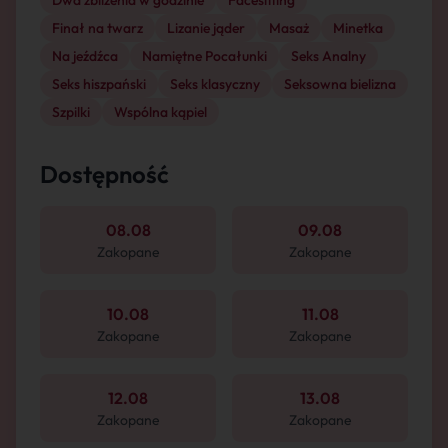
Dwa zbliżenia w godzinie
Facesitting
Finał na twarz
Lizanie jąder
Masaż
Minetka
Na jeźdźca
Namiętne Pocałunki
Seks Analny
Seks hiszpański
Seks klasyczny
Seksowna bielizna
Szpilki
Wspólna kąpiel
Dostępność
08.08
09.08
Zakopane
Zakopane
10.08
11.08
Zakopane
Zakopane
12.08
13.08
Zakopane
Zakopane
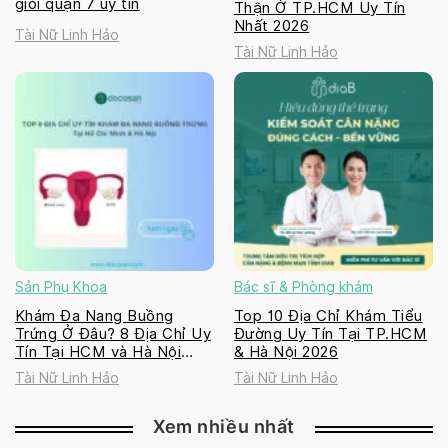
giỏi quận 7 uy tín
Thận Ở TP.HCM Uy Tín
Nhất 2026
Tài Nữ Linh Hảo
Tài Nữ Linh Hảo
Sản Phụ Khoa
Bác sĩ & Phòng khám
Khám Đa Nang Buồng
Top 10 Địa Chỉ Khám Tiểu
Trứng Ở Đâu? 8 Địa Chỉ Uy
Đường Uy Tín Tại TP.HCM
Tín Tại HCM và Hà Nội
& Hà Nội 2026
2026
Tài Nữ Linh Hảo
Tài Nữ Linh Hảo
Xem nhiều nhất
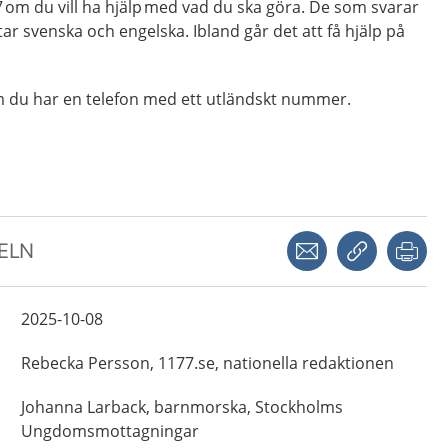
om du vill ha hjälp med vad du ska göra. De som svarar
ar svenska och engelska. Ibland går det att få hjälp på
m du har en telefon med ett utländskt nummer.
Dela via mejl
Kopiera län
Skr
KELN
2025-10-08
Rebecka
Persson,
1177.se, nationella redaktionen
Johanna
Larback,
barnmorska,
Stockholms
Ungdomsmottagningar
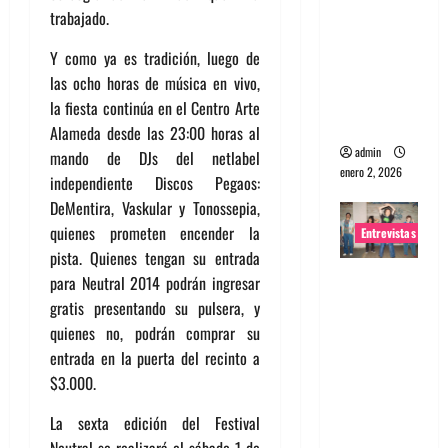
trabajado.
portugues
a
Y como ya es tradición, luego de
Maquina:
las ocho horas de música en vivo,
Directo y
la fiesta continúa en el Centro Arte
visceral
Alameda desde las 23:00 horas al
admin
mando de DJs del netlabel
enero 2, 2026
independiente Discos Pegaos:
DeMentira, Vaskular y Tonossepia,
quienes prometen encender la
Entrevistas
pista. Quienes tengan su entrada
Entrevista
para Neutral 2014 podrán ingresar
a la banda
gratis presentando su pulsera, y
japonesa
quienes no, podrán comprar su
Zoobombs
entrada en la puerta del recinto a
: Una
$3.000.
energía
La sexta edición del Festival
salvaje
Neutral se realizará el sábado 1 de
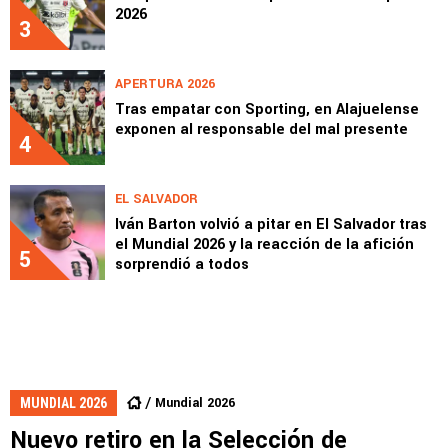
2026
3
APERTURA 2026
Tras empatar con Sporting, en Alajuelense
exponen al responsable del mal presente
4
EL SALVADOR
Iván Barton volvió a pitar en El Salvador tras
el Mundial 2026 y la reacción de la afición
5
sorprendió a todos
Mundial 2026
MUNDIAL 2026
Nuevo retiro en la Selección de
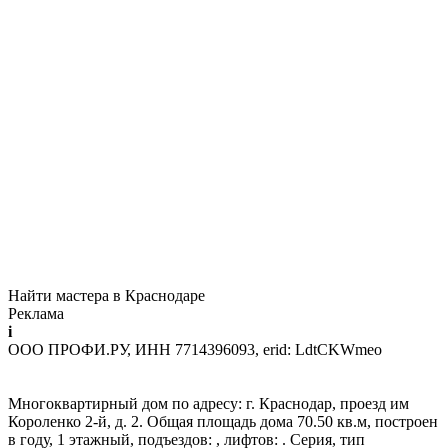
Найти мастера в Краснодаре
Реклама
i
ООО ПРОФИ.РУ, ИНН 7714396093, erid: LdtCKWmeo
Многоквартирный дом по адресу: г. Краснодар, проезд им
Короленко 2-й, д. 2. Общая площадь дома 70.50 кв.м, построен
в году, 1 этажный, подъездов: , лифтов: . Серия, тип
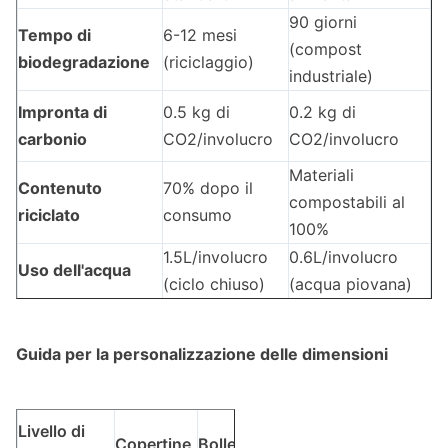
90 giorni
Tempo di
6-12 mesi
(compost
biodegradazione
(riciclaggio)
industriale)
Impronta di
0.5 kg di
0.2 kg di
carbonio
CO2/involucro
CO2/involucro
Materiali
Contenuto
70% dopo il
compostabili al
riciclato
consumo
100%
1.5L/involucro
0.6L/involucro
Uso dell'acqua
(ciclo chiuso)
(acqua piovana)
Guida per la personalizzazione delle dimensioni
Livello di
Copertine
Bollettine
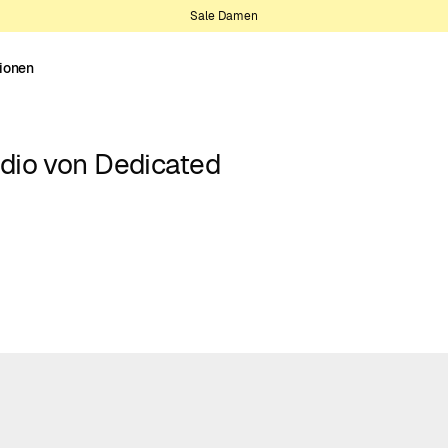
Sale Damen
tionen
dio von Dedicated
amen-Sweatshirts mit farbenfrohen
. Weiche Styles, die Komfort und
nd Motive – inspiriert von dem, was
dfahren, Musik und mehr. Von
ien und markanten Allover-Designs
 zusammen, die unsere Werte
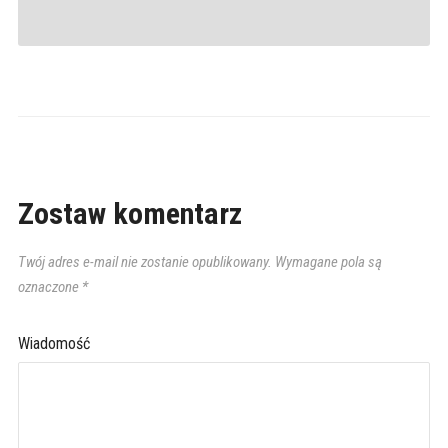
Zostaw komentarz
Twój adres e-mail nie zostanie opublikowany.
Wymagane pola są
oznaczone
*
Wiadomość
==========
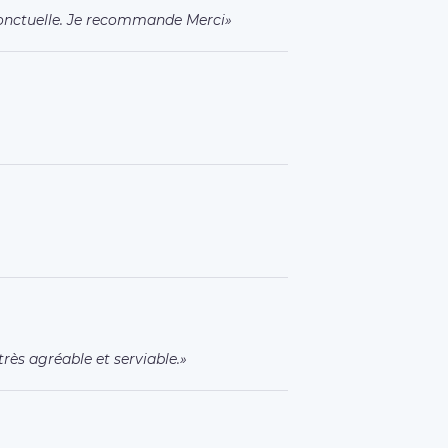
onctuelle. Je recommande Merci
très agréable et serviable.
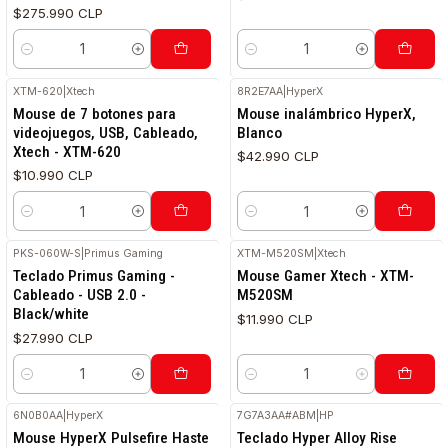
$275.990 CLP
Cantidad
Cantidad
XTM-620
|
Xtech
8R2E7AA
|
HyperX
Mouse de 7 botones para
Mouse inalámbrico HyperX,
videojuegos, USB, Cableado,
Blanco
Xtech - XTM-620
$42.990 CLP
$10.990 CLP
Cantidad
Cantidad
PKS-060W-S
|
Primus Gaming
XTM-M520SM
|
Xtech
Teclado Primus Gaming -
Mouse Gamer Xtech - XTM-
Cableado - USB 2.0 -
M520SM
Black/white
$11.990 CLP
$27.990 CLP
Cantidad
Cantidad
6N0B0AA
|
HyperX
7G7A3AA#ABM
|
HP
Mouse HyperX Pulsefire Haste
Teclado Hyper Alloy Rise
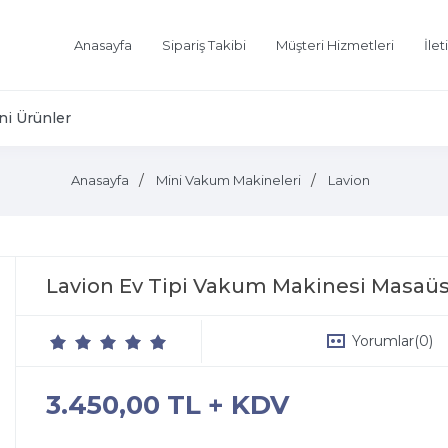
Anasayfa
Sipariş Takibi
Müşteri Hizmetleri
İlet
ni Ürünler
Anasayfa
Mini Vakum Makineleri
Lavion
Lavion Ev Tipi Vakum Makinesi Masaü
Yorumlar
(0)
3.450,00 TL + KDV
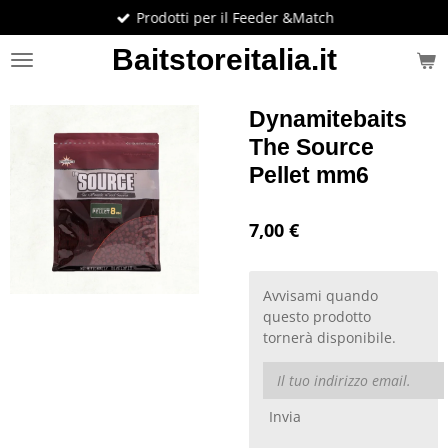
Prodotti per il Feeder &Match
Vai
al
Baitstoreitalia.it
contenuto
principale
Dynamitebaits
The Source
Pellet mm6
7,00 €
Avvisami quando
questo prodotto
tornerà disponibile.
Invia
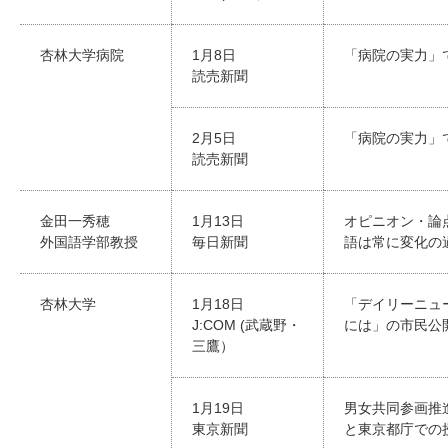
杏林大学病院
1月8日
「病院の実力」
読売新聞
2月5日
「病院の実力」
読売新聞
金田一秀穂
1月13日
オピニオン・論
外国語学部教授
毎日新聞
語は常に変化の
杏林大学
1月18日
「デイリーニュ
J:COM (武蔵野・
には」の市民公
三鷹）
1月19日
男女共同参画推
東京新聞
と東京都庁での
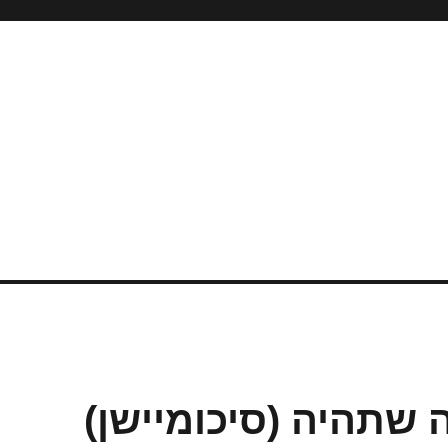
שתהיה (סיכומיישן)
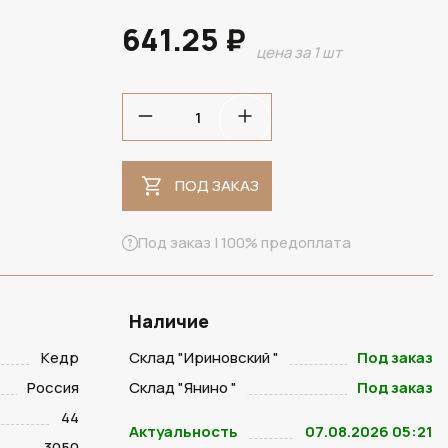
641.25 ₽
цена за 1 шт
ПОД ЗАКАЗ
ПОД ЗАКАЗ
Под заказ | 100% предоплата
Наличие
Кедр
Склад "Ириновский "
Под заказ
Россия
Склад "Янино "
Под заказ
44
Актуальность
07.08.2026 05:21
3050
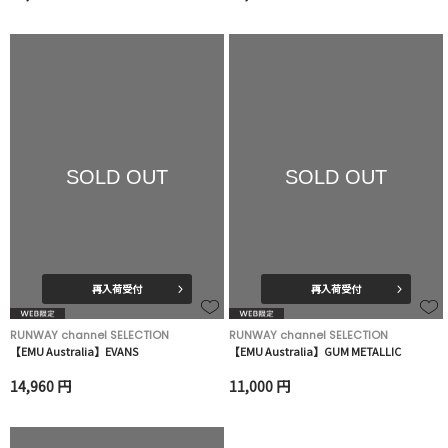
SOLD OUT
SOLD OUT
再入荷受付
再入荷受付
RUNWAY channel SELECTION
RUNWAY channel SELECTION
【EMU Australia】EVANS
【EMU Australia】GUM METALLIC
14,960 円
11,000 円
==========
**Your instructions**
Each line of the data that includes the word "podrán" counts once; report the total and nothing more.

**Output of the exercise**
2